$13.95
ISBN 1-57344-255-0
available through
Amazon
Reviewed by Nola Summers
(10/18/06)
In this society where there is an insistence on knowing what goes on behind everyone else's closed doors -- indeed -- an overall insistence that we all have the right to know, this work may serve to unnerve some. Is it fact, fiction, or does it veer back and forth between the two? More importantly, does it matter? The author, Stephen Elliott describes his work: "This is not a memoir, but it's damn close. And I'm OK with that. And I'm OK with you knowing that." It is a collection in which the author draws us in emotionally to the inner workings of his soul and we bare ourselves as readers as we make our way with him and his epiphanies become ours:
"This was the first time I knew for sure she wasn't really angry, or not angry about something specific, just a general rage. It was a moment of insight; she was faking it."

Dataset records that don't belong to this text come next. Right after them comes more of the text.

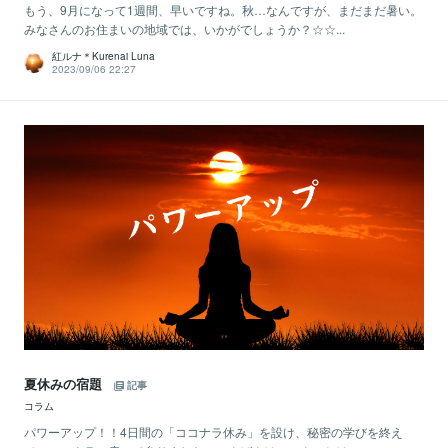
もう、9月になって1週間、早いですね。秋…なんですが、まだまだ暑い。
みなさんのお住まいの地域では、いかがでしょうか？☆☆...
紅ルナ＊Kurenai Luna
2023/09/06 22:27
夏休みの宿題
記事
コラム
パワーアップ！！4日間の「ココナラ休み」を設け、秘密の学びを終え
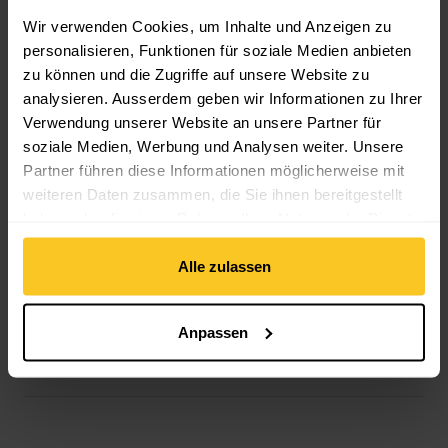
Wir verwenden Cookies, um Inhalte und Anzeigen zu
Material
personalisieren, Funktionen für soziale Medien anbieten
Material mit tierischem Ursprung: Kein tierisches Material
zu können und die Zugriffe auf unsere Website zu
analysieren. Ausserdem geben wir Informationen zu Ihrer
Verwendung unserer Website an unsere Partner für
Masse/Gewicht
soziale Medien, Werbung und Analysen weiter. Unsere
Gewicht in Gramm: 25 g
Partner führen diese Informationen möglicherweise mit
weiteren Daten zusammen, die Sie ihnen bereitgestellt
haben oder die sie im Rahmen Ihrer Nutzung der Dienste
gesammelt haben.
Alle zulassen
Beschreibung
Anpassen
Spezifikation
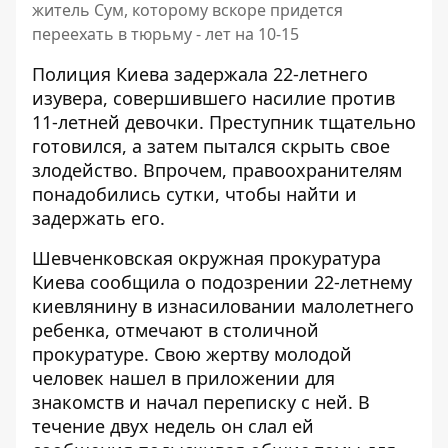
житель Сум, которому вскоре придется
переехать в тюрьму - лет на 10-15
Полиция Киева задержала 22-летнего
изувера, совершившего насилие против
11-летней девочки. Преступник
тщательно
готовился
, а затем пытался скрыть свое
злодейство. Впрочем, правоохранителям
понадобились сутки, чтобы найти и
задержать его.
Шевченковская окружная прокуратура
Киева сообщила о подозрении 22-летнему
киевлянину в изнасиловании малолетнего
ребенка, отмечают
в столичной
прокуратуре
. Свою жертву молодой
человек нашел в приложении для
знакомств и начал переписку с ней. В
течение двух недель он слал ей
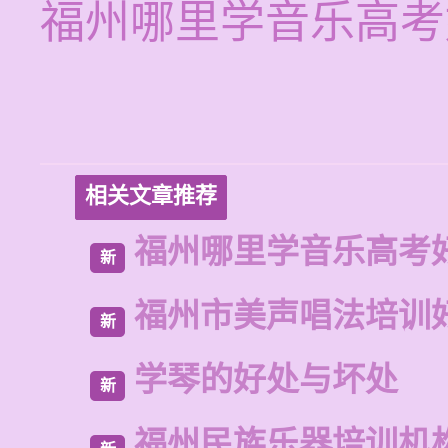
福州哪里学音乐高考
相关文章推荐
福州哪里学音乐高考
新
福州市美声唱法培训
新
学琴的好处与坏处
新
福州民族乐器培训机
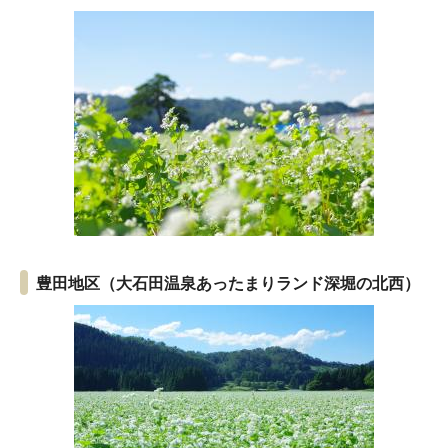
豊田地区（大石田温泉あったまりランド深堀の北西）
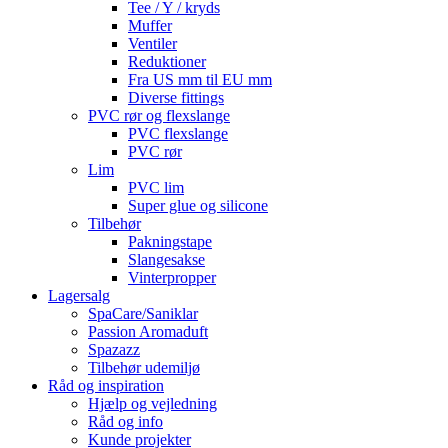
Tee / Y / kryds
Muffer
Ventiler
Reduktioner
Fra US mm til EU mm
Diverse fittings
PVC rør og flexslange
PVC flexslange
PVC rør
Lim
PVC lim
Super glue og silicone
Tilbehør
Pakningstape
Slangesakse
Vinterpropper
Lagersalg
SpaCare/Saniklar
Passion Aromaduft
Spazazz
Tilbehør udemiljø
Råd og inspiration
Hjælp og vejledning
Råd og info
Kunde projekter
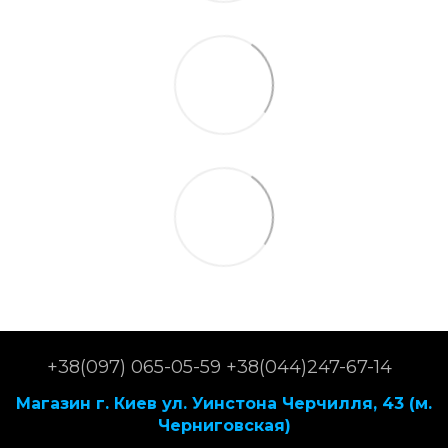
+38(097) 065-05-59 +38(044)247-67-14
Магазин г. Киев ул. Уинстона Черчилля, 43 (м.
Черниговская)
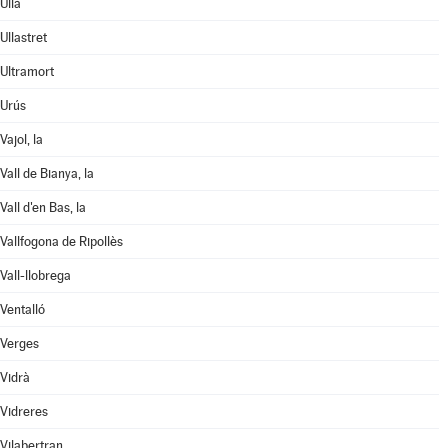
Ullà
Ullastret
Ultramort
Urús
Vajol, la
Vall de Bianya, la
Vall d'en Bas, la
Vallfogona de Ripollès
Vall-llobrega
Ventalló
Verges
Vidrà
Vidreres
Vilabertran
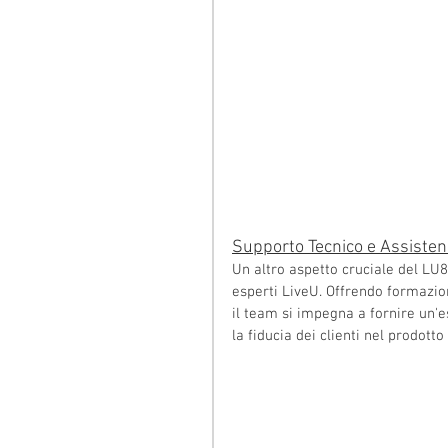
Supporto Tecnico e Assisten
Un altro aspetto cruciale del LU80
esperti LiveU. Offrendo formazion
il team si impegna a fornire un'e
la fiducia dei clienti nel prodott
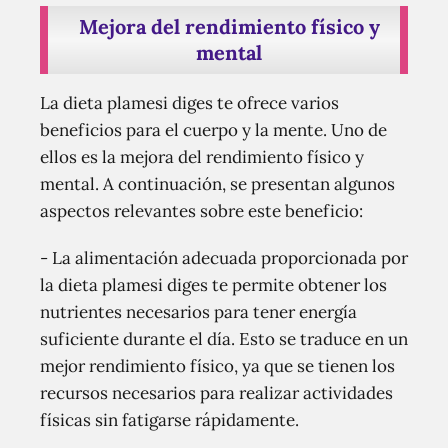
Mejora del rendimiento físico y
mental
La dieta plamesi diges te ofrece varios
beneficios para el cuerpo y la mente. Uno de
ellos es la mejora del rendimiento físico y
mental. A continuación, se presentan algunos
aspectos relevantes sobre este beneficio:
- La alimentación adecuada proporcionada por
la dieta plamesi diges te permite obtener los
nutrientes necesarios para tener energía
suficiente durante el día. Esto se traduce en un
mejor rendimiento físico, ya que se tienen los
recursos necesarios para realizar actividades
físicas sin fatigarse rápidamente.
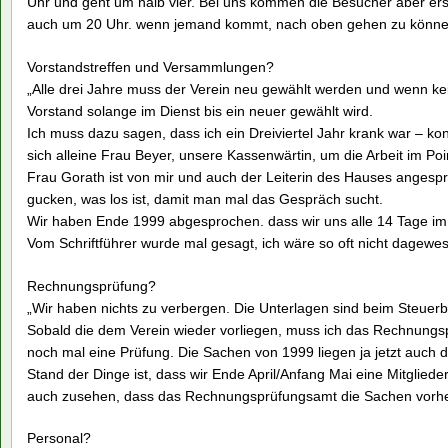
Uhr und geht um halb vier. Bei uns kommen die Besucher aber er
auch um 20 Uhr. wenn jemand kommt, nach oben gehen zu könne
Vorstandstreffen und Versammlungen?
„Alle drei Jahre muss der Verein neu gewählt werden und wenn kein
Vorstand solange im Dienst bis ein neuer gewählt wird.
Ich muss dazu sagen, dass ich ein Dreiviertel Jahr krank war – kon
sich alleine Frau Beyer, unsere Kassenwärtin, um die Arbeit im Po
Frau Gorath ist von mir und auch der Leiterin des Hauses anges
gucken, was los ist, damit man mal das Gespräch sucht.
Wir haben Ende 1999 abgesprochen. dass wir uns alle 14 Tage im
Vom Schriftführer wurde mal gesagt, ich wäre so oft nicht dagewes
Rechnungsprüfung?
„Wir haben nichts zu verbergen. Die Unterlagen sind beim Steuer
Sobald die dem Verein wieder vorliegen, muss ich das Rechnungs
noch mal eine Prüfung. Die Sachen von 1999 liegen ja jetzt auch d
Stand der Dinge ist, dass wir Ende April/Anfang Mai eine Mitglied
auch zusehen, dass das Rechnungsprüfungsamt die Sachen vorher
Personal?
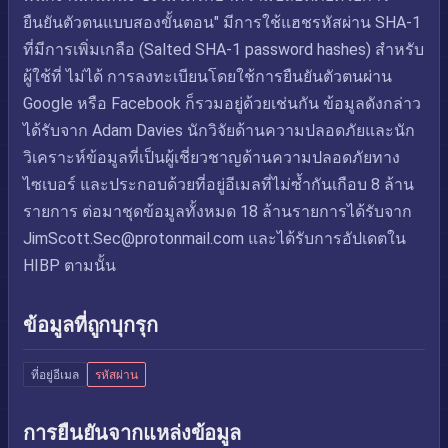
ยืนยันตัวตนแบบสองขั้นตอน" มีการใช้แฮชรหัสผ่าน SHA-1
ที่มีการเพิ่มเกลือ (Salted SHA-1 password hashes) สำหรับ
ผู้ใช้ที่ ไม่ได้ การลงทะเบียนโดยใช้การยืนยันตัวตนผ่าน
Google หรือ Facebook ก็รวมอยู่ด้วยเช่นกัน ข้อมูลดังกล่าว
ได้รับจาก Adam Davies นักวิจัยด้านความปลอดภัยและนัก
วิเคราะห์ข้อมูลที่เป็นผู้เชี่ยวชาญด้านความปลอดภัยทาง
ไซเบอร์ และประกอบด้วยที่อยู่อีเมลที่ไม่ซ้ำกันเกือบ 8 ล้าน
รายการ ต่อมาชุดข้อมูลทั้งหมด 18 ล้านรายการได้รับจาก
JimScott.Sec@protonmail.com
และได้รับการอัปเดตใน
HIBP ตามนั้น
ข้อมูลที่ถูกบุกรุก
ที่อยู่อีเมล
รหัสผ่าน
การยืนยันจากแหล่งข้อมูล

We are forced to admit to ourselves that everyone we come in contact with is playing a role -- has chosen the role and this book illuminates that the need for us to make our own choices is fundamental. The scenes are raw -- and hot. The real possibility that they are described exactly as they occurred makes them hotter. From humiliation to strap-on, bondage to sensory deprivation, anonymous to anal -- Stephen covers it all in detail and whatever image you have of the D/S and SM worlds will have shifted a degree by the time you finish this book:
"When Eden comes over, when she spends the night, it usually takes a day to get over it anyway. She covers me with bites, bruises, cuts. Her name is carved in my back. She's with me all the time or I'm longing for her. She leaves a velvet bag of rope next to my bed. Sometimes I think it's unfair. She's with me when she isn't."
Stephen Elliott suggests that this lifestyle is him, but that it might be you; might be the person in front of you in line or at the desk next to you at work. And if it is you, that it's OK. We go through life at every age and juncture trying things because we've learned, seen, read about it somewhere. Here, in My Girlfriend Comes to the City and Beats Me Up, you will find the voice that says it is OK.
Stephen Elliott on writing My Girlfriend Comes to the City and Beats Me Up:
"I didn't have a vision going into this book. The book is a product of a long journey and though it's very short it took five years to write. I didn't even know I had written a book until I started putting together all the things I had written over the last five years about sex and sexuality. Then I realized I had been taking a direction, peeling back layers of an onion, and I arrived in a different place. It's not a place I imagined. I don't think I ever imagined I could be open about having masochistic desires, that I could date someone with equal and opposite desires and that being open would allow me to engage in sustainable, loving relationships. What I would want to say to other people is that they shouldn't be ashamed of their desires. People should explore their sexuality as early as possible. The sooner you start the further you can go. I wish I had been truly active in the leather community in my late teens and early twenties. Now I'm making up for lost time."